# Cortisone injections for bursitis??



## stoked (Aug 6, 2004)

I am curious about pros and cons of cortisone injection to relieve bursitis pain. I have this pain on my left outer hip area(trochanteric) bursitis. I've been off the bike for over a month and doing stretching exercises along with Rx antiinflammatory medication and acupuncture. It has gotten better but not completely gone. I would like to find out from riders their experiences of cortisone injection which was offered to me as an option. Are there any other options?


----------



## BRC (Sep 20, 2007)

stoked said:


> I am curious about pros and cons of cortisone injection to relieve bursitis pain. I have this pain on my left outer hip area(trochanteric) bursitis. I've been off the bike for over a month and doing stretching exercises along with Rx antiinflammatory medication and acupuncture. It has gotten better but not completely gone. I would like to find out from riders their experiences of cortisone injection which was offered to me as an option. Are there any other options?
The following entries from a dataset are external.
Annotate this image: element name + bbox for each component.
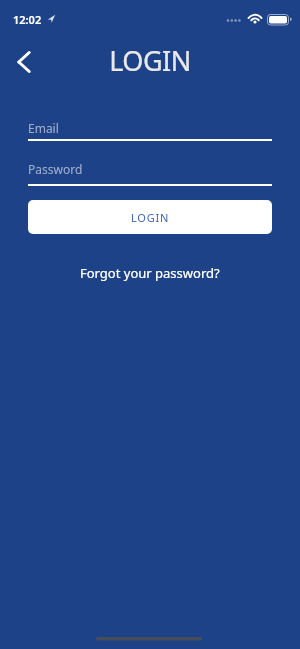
button[interactable]: Forgot your password?	[0, 260, 300, 286]
staticText: Password	[28, 161, 83, 177]
staticText: LOGIN	[131, 210, 170, 225]
staticText: LOGIN	[0, 42, 300, 79]
staticText: Email	[28, 120, 59, 136]
button[interactable]: LOGIN	[28, 200, 272, 234]
button[interactable]	[6, 44, 42, 80]
staticText: Forgot your password?	[80, 264, 220, 282]
staticText: 12:02	[13, 12, 42, 27]
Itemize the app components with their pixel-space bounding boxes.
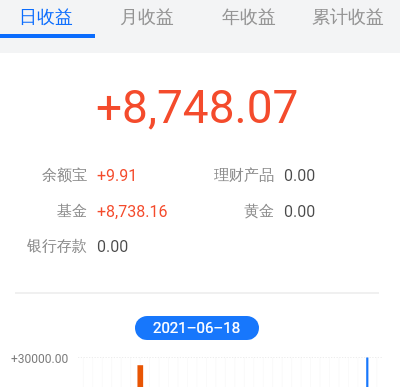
staticText: 0.00 [284,166,316,185]
button[interactable]: 黄金 [212,200,316,222]
button[interactable]: 年收益 [202,0,295,34]
staticText: +8,748.07 [96,80,299,134]
staticText: 理财产品 [214,166,274,185]
button[interactable]: 2021–06–18 [135,316,259,340]
button[interactable]: 累计收益 [295,0,400,34]
staticText: +9.91 [97,166,138,185]
button[interactable]: 日收益 [0,0,92,34]
staticText: 黄金 [244,202,274,221]
button[interactable]: 银行存款 [25,235,129,257]
staticText: 余额宝 [42,166,87,185]
button[interactable]: 基金 [25,200,168,222]
staticText: +30000.00 [11,352,69,366]
staticText: 银行存款 [27,237,87,256]
staticText: 0.00 [284,202,316,221]
staticText: 2021–06–18 [153,319,241,337]
staticText: 基金 [57,202,87,221]
button[interactable]: 余额宝 [25,164,138,186]
staticText: 月收益 [120,6,174,29]
staticText: 累计收益 [312,6,384,29]
staticText: 日收益 [19,6,73,29]
button[interactable]: 月收益 [92,0,202,34]
button[interactable]: 理财产品 [212,164,316,186]
staticText: 年收益 [222,6,276,29]
staticText: +8,738.16 [97,202,168,221]
staticText: 0.00 [97,237,129,256]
I had three cortisone injections in an elbow, because of severe pain..(Tennis Elbow) with each shot came comfort but its duration was less and less. The doctor would no longer administer it as he said it caused damages to the ends of the muscles or ligaments. I eventually opted for surgery which fixed the problem...Also had a shot in my right shoulder which lasted for almost six months without pain and swelling...Good luck


----------



## SuperSlow (Feb 11, 2005)

I have had 2 shots into my hip socket for tendon damage. They are like magic. There are 2 drawbacks, 1... yes cortisone eats good tissue along with the bad, and 2....... the needle they use is about the length of a pencil. Make sure that you have a good sports medicine doc who uses an xray to make sure the needle is in the right place before they give you the cortisone.


----------



## prschatt (Aug 19, 2007)

Corticosteroid injections directly into tendons and ligaments, is usually not done as it can cause weakening and slowed healing in these structures. Further side effects are calcification of the tendons/ligaments leading to decreased range of motion, tearing followed by surgical repair. A bursa (bursitis) is inflammation of a fluid-filled sac/pad that is usually is found beneath the moving tendons. Repeated injections into actual joints (hips, knees shoulders etc) can cause something called "steroid arthropathy", the joint feels good and is used or over used which degrades the cartilage causing further damage. Steroids in higher doses may also delay healing w/in joints and can cause degradation.


----------



## Mel Erickson (Feb 3, 2004)

All true, but like most things, if used in moderation and under the care of a well informed doctor and patient corticosteroid injections are safe and effective at relieving inflammation and pain.


----------



## BCJek (Apr 7, 2006)

Have you determined the cause of the bursitis? I had fairly severe trochanteric bursitis that refused to go away despite various and sundry [non-drug] treatments. In the end, I realized it was from the way I was sleeping, not my cycling. I was getting the bursitis from sleeping on my side on a really hard bed [futon], and when I got a softer mattress and started sleeping in a modified position, the symptoms disappeared and have never come back. I guess I might have still blamed the cycling, in that it is the reason why I'm thin enough that a hard bed can give me bursitis.

Worth a look. 

Good luck with it, either way.

Michael


----------



## stoked (Aug 6, 2004)

My bursitis is from a car accident. I got side swiped by an idiot driver and car contacted me on left hip and shoulder area. After 5 months of PT pain was minor and almost gone. The pain came back and it became worse over time. I had pain when I walked. I stpped riding altogether 2.5 months ago and went to doctor. It is better now but not %100 gone. I keep up with stretching and it helps. It drives me nuts not being able to ride. I rode 25 miles today and felt it slightly but I did my pre and post ride stretches and a good warm up. I guess I need to find out if this thing is chronic and needs surgical removal. Thanks for all the advice on cortisone. It does not sound like a good fix and it could do more damage.


----------



## boltzmann (Sep 26, 2005)

Worked for me.

I had pain and swelling in left knee all Spring. Several times tried rest followed by slowly increased distance of riding with easy spinning but the pain and swelling still came back. I also was doing stretching and strengthening exercises all the time. This took months of trying this several times.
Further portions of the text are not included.